There is, of course, nothing new about a Treasury secretary having profited from high-level Wall Street connections. After all, Robert Rubin and Hank Paulson, two former honchos at Goldman Sachs, headed the Treasury in the Clinton and Bush administrations, respectively. And Timothy Geithner, whom Lew would be replacing, was head of the New York Federal Reserve when it acted to bail out the too-big-to-fail financial hustlers led by AIG and Citigroup. The revolving door between Wall Street and the Treasury is the key cause of the Great Recession.
So, what's the big deal that Lew ran two divisions at Citigroup for three years when homeowners were swindled out of their life savings? What's a $2 million payout to Lew compared with the well over $100 million that Rubin got at that same bank during the years he helped steer it to disaster? In Lew's case there was also the matter of his investing in one of Citigroup's offshore schemes on the Cayman Islands that President Obama had roundly condemned, but the few Republicans who brought it up at the nominee's confirmation hearing this week offered only a mild rebuke for such chicanery.
The big deal, ignored by Democrats on the Senate Finance Committee and underplayed by the Republican critics, is that the Treasury Department, under two presidents during this financial crisis, has bailed out the banksters while doing next to nothing to help the victims of those institutions. Even now, in the third stage of a "quantitative easing" that will leave $4 trillion in taxpayer debt, the Federal Reserve, with the Treasury's blessing, continues to bail out the banks by taking toxic assets off their books while the banks refuse to undertake any serious mortgage readjustments.

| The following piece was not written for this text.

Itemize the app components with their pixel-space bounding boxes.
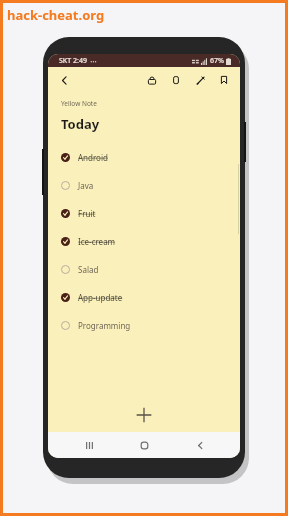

The appointment of Lew might make sense if he had learned from his Wall Street experience that the era of unfettered greed ushered in by the deregulation mania of the Clinton and Bush years has proved a disaster. But Lew is anything but a Wall Street turncoat and continues to feign ignorance as to the causes of the banking disaster. Even though he profited mightily from his years at Citigroup--whose merger between investment and commercial banking was made legal only by the reversal of Glass-Steagall--he denies that deregulation had anything to do with that bank's ruinous practices.
Asked at a previous confirmation hearing by Sen. Bernie Sanders, I-Vt., whether deregulation had contributed to the crisis, Lew responded: "I don't personally know the extent to which deregulation drove it, but I don't think deregulation was the proximate cause." Yet Obama now inexplicably turns to Lew to help reregulate the system. Why look to a perp rather than a victim to redress the crime?
The irony in the simultaneous rejection of Hagel by some senators is that he has been a victim of the irrational application of military power. Hagel, severely wounded during the Vietnam War that few today would argue ever made any national security sense, has long urged caution in foreign military involvement. Hawks complain that he opposed the surge in the U.S. presence in Iraq after having at first gone along with the war. Hagel should be admired for having honored the "fool me once" maxim in not wanting to escalate an invasion justified by blatant lies, but instead his prudence has been scorned.
The case is the same with Hagel's courage to dare to suggest that Israel's outsized influence on U.S. Mideast policy may be counterproductive to efforts to find a way to end almost a half-century of occupation of the Palestinian people. There are plenty of well-informed citizens on the front lines in Israel who would agree, but few in ruling U.S. political circles.
The Republicans have turned on Hagel because he dared turn on them in the 2008 election when he refused to endorse Sen. John McCain. All other objections to his nomination are just noise, and what is really at issue is the failure to consider the national interest in its most dangerous manifestation: the waging of war. In contrast to their tepid objections to Lew, who will be easily confirmed, the Republicans still seem determined to derail the Hagel nomination. It is clear that their motivation in both confirmation processes is nothing but partisan and that the public interest will once again be ignored.